> _Exercise objective_
Retype only what runs from the first line of the listing to the line holding "Informativo com as principais notícias da", both included. Do not retype the pictures.

> _Data provided_
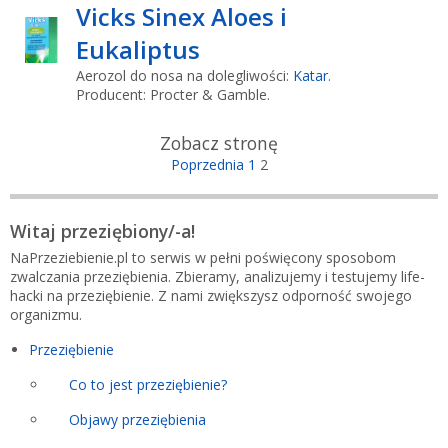
Vicks Sinex Aloes i
Eukaliptus
Aerozol do nosa na dolegliwości:
Katar
.
Producent: Procter & Gamble.
Zobacz stronę
Poprzednia
1
2
Witaj przeziębiony/-a!
NaPrzeziebienie.pl to serwis w pełni poświęcony sposobom
zwalczania przeziębienia. Zbieramy, analizujemy i testujemy life-
hacki na przeziębienie. Z nami zwiększysz odporność swojego
organizmu.
Przeziębienie
Co to jest przeziębienie?
Objawy przeziębienia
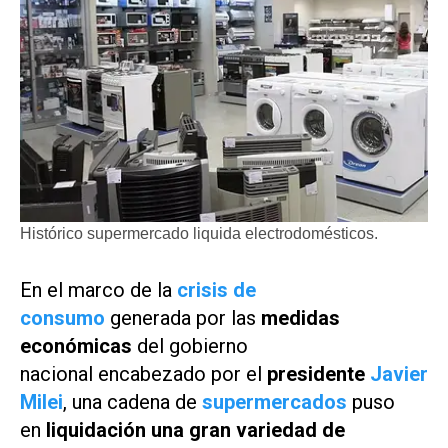
Histórico supermercado liquida electrodomésticos.
En el marco de la
crisis de
consumo
generada por las
medidas
económicas
del gobierno
nacional encabezado por el
presidente
Javier
Milei
, una cadena de
supermercados
puso
en
liquidación una gran variedad de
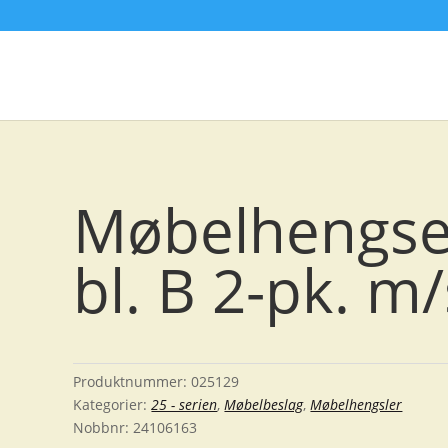
Møbelhengsel
bl. B 2-pk. m
Produktnummer:
025129
Kategorier:
25 - serien
,
Møbelbeslag
,
Møbelhengsler
Nobbnr:
24106163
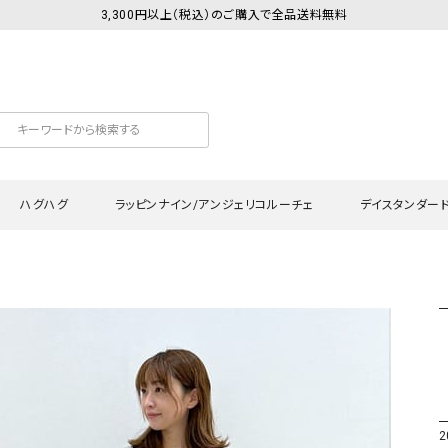
3,300円以上（税込）のご購入で全品送料無料
ハグハグ
ラッピンナイン/アンジェリコルーチェ
デイスタンダー
カットソー
Tシャツ・カットソー
ワンピース
Tシャツ・カットソー
ワンピース
トッ
プ・キャミソール
シャツ・ブラウス
チュニック
カーディガン・ベスト
チュニック
ワン
ン・ベスト
カーディガン
シャツ・ブラウス
パン
ラウス
ベスト
スウェット・パーカー
サロ
・パーカー
ニット
ニット
スカ
2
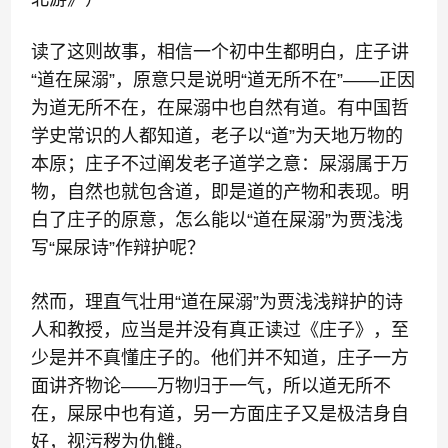
读了这则故事，相信一个初中生都明白，庄子讲
“道在屎溺”，原意只是说明“道无所不在”——正因
为道无所不在，在屎溺中也自然有道。有中国哲
学史常识的人都知道，老子以“道”为天地万物的
本原；庄子不过阐发老子道学之意：屎溺属于万
物，自然也就包含道，即是道的产物和表现。明
白了庄子的原意，怎么能以“道在屎溺”为贾浅浅
写“屎尿诗”作辩护呢？
然而，理直气壮用“道在屎溺”为贾浅浅辩护的诗
人和教授，应当是并没有真正读过《庄子》，至
少是并不真懂庄子的。他们并不知道，庄子一方
面讲齐物论——万物归于一气，所以道无所不
在，屎尿中也有道，另一方面庄子又是极洁身自
好，视污秽为仇雠。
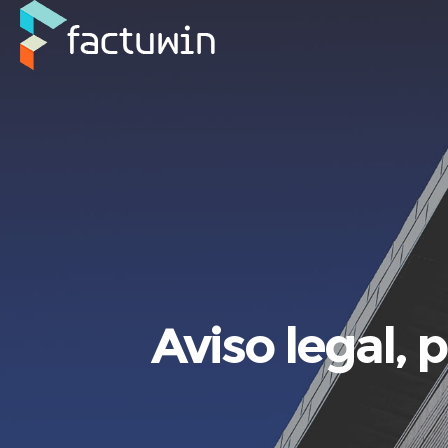
Aviso legal, 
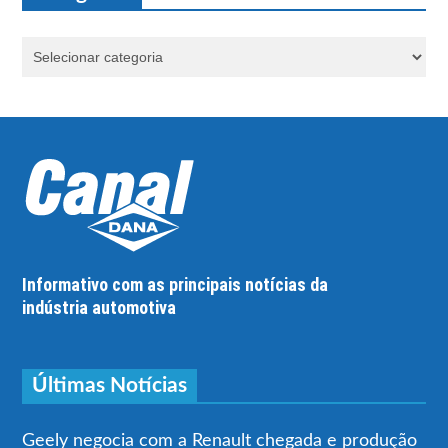
Informativo com as principais notícias da
indústria automotiva
Últimas Notícias
Geely negocia com a Renault chegada e produção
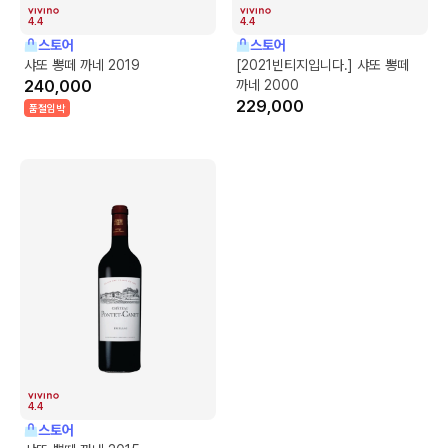
4.4
4.4
스토어
스토어
샤또 뽕떼 까네 2019
[2021빈티지입니다.] 샤또 뽕떼
240,000
까네 2000
229,000
품절임박
4.4
스토어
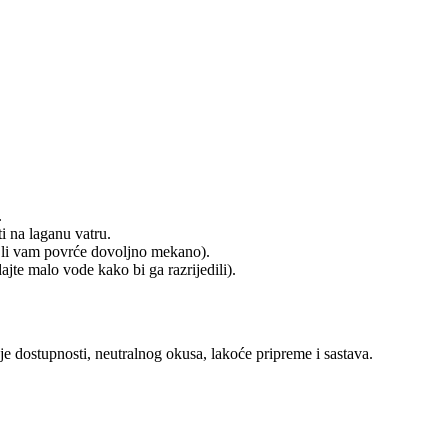
.
ti na laganu vatru.
e li vam povrće dovoljno mekano).
jte malo vode kako bi ga razrijedili).
 dostupnosti, neutralnog okusa, lakoće pripreme i sastava.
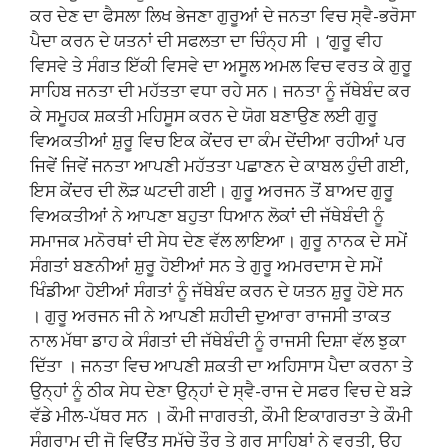
ਕਰ ਦੇਣ ਦਾ ਫੈਸਲਾ ਲਿਖ ਭੇਜਣਾ ਗੁਰੂਆਂ ਦੇ ਜਨਤਾ ਵਿਚ ਸ੍ਵੈ-ਭਰੋਸਾ
ਪੈਦਾ ਕਰਨ ਦੇ ਯਤਨਾਂ ਦੀ ਸਫਲਤਾ ਦਾ ਚਿੰਨ੍ਹ ਸੀ । ‘ਗੁਰੂ ਵੀਹ
ਵਿਸਵੇ ਤੇ ਸੰਗਤ ਇੱਕੀ ਵਿਸਵੇ ਦਾ ਅਸੂਲ ਅਮਲ ਵਿਚ ਵਰਤ ਕੇ ਗੁਰੂ
ਸਾਹਿਬ ਜਨਤਾ ਦੀ ਮਹੱਤਤਾ ਵਧਾ ਰਹੇ ਸਨ। ਜਨਤਾ ਨੂੰ ਜੱਥੇਬੰਦ ਕਰ
ਕੇ ਸਮੂਹਕ ਸ਼ਕਤੀ ਮਹਿਸੂਸ ਕਰਨ ਦੇ ਯੋਗ ਬਣਾਉਣ ਲਈ ਗੁਰੂ
ਵਿਅਕਤੀਆਂ ਸ਼ੁਰੂ ਵਿਚ ਇਕ ਕੇਂਦਰ ਦਾ ਕੰਮ ਦੇਂਦੀਆ ਰਹੀਆਂ ਪਰ
ਜਿਵੇਂ ਜਿਵੇਂ ਜਨਤਾ ਆਪਣੀ ਮਹੱਤਤਾ ਪਛਾਣਨ ਦੇ ਕਾਬਲ ਹੁੰਦੀ ਗਈ,
ਇਸ ਕੇਂਦਰ ਦੀ ਲੋੜ ਘਟਦੀ ਗਈ। ਗੁਰੂ ਅਰਜਨ ਤੋਂ ਬਾਅਦ ਗੁਰੂ
ਵਿਅਕਤੀਆਂ ਨੇ ਆਪਣਾ ਬਹੁਤਾ ਧਿਆਨ ਲੋਕਾਂ ਦੀ ਜੱਥੇਬੰਦੀ ਨੂੰ
ਸਮਾਜਕ ਮਨੋਰਥਾਂ ਦੀ ਸੇਧ ਦੇਣ ਵੱਲ ਲਾਇਆ। ਗੁਰੂ ਨਾਨਕ ਦੇ ਸਮੇਂ
ਸੰਗਤਾਂ ਬਣਨੀਆਂ ਸ਼ੁਰੂ ਹੋਈਆਂ ਸਨ ਤੇ ਗੁਰੂ ਅਮਰਦਾਸ ਦੇ ਸਮੇਂ
ਖਿੰਡੀਆ ਹੋਈਆਂ ਸੰਗਤਾਂ ਨੂੰ ਜੱਥੇਬੰਦ ਕਰਨ ਦੇ ਯਤਨ ਸ਼ੁਰੂ ਹੋਏ ਸਨ
। ਗੁਰੂ ਅਰਜਨ ਜੀ ਨੇ ਆਪਣੀ ਸ਼ਹੀਦੀ ਦੁਆਰਾ ਰਾਜਸੀ ਤਾਕਤ
ਨਾਲ ਮੱਥਾ ਡਾਹ ਕੇ ਸੰਗਤਾਂ ਦੀ ਜੱਥੇਬੰਦੀ ਨੂੰ ਰਾਜਸੀ ਦਿਸ਼ਾ ਵੱਲ ਝੁਕਾ
ਦਿੱਤਾ । ਜਨਤਾ ਵਿਚ ਆਪਣੀ ਸ਼ਕਤੀ ਦਾ ਅਹਿਸਾਸ ਪੈਦਾ ਕਰਨਾ ਤੇ
ਉਨ੍ਹਾਂ ਨੂੰ ਠੀਕ ਸੇਧ ਦੇਣਾ ਉਨ੍ਹਾਂ ਦੇ ਸ੍ਵੈ-ਰਾਜ ਦੇ ਸਫਰ ਵਿਚ ਦੇ ਬੜੇ
ਵੱਡੇ ਮੀਲ-ਪੱਥਰ ਸਨ । ਕੌਮੀ ਜਾਗਰਤੀ, ਕੌਮੀ ਇਕਾਗਰਤਾ ਤੇ ਕੌਮੀ
ਸੰਗਰਾਮ ਦੀ ਜੋ ਵਿਉਂਤ ਸਮੁੱਚੇ ਤੌਰ ਤੇ ਗੁਰੂ ਸਾਹਿਬਾਂ ਨੇ ਵਰਤੀ, ਉਹ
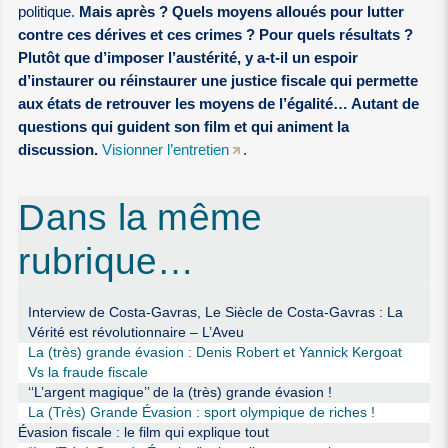
politique.
Mais après ? Quels moyens alloués pour lutter
contre ces dérives et ces crimes ? Pour quels résultats ?
Plutôt que d’imposer l’austérité, y a-t-il un espoir
d’instaurer ou réinstaurer une justice fiscale qui permette
aux états de retrouver les moyens de l’égalité… Autant de
questions qui guident son film et qui animent la
discussion.
Visionner l’entretien
.
Dans la même
rubrique…
Interview de Costa-Gavras, Le Siècle de Costa-Gavras : La
Vérité est révolutionnaire – L’Aveu
La (très) grande évasion : Denis Robert et Yannick Kergoat
Vs la fraude fiscale
‘‘L’argent magique’’ de la (très) grande évasion !
La (Très) Grande Évasion : sport olympique de riches !
Évasion fiscale : le film qui explique tout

> _Answer section_
Vicks Sinex Aloes i
Eukaliptus
Aerozol do nosa na dolegliwości:
Katar
.
Producent: Procter & Gamble.
Zobacz stronę
Poprzednia
1
2
Witaj przeziębiony/-a!
NaPrzeziebienie.pl to serwis w pełni poświęcony sposobom
zwalczania przeziębienia. Zbieramy, analizujemy i testujemy life-
hacki na przeziębienie. Z nami zwiększysz odporność swojego
organizmu.
Przeziębienie
Co to jest przeziębienie?
Objawy przeziębienia
Histórico supermercado liquida electrodomésticos.
En el marco de la
crisis de
consumo
generada por las
medidas
económicas
del gobierno
nacional encabezado por el
presidente
Javier
Milei
, una cadena de
supermercados
puso
en
liquidación una gran variedad de
Møbelhengsel
bl. B 2-pk. m
Produktnummer:
025129
Kategorier:
25 - serien
,
Møbelbeslag
,
Møbelhengsler
Nobbnr:
24106163
3,300円以上（税込）のご購入で全品送料無料
ハグハグ
ラッピンナイン/アンジェリコルーチェ
デイスタンダー
カットソー
Tシャツ・カットソー
ワンピース
Tシャツ・カットソー
ワンピース
トッ
プ・キャミソール
シャツ・ブラウス
チュニック
カーディガン・ベスト
チュニック
ワン
ン・ベスト
カーディガン
シャツ・ブラウス
パン
ラウス
ベスト
スウェット・パーカー
サロ
・パーカー
ニット
ニット
スカ
2
读了这则故事，相信一个初中生都明白，庄子讲
“道在屎溺”，原意只是说明“道无所不在”——正因
为道无所不在，在屎溺中也自然有道。有中国哲
学史常识的人都知道，老子以“道”为天地万物的
本原；庄子不过阐发老子道学之意：屎溺属于万
物，自然也就包含道，即是道的产物和表现。明
白了庄子的原意，怎么能以“道在屎溺”为贾浅浅
写“屎尿诗”作辩护呢？
然而，理直气壮用“道在屎溺”为贾浅浅辩护的诗
人和教授，应当是并没有真正读过《庄子》，至
少是并不真懂庄子的。他们并不知道，庄子一方
面讲齐物论——万物归于一气，所以道无所不
在，屎尿中也有道，另一方面庄子又是极洁身自
好，视污秽为仇雠。
Aviso legal, 
Informativo com as principais notícias da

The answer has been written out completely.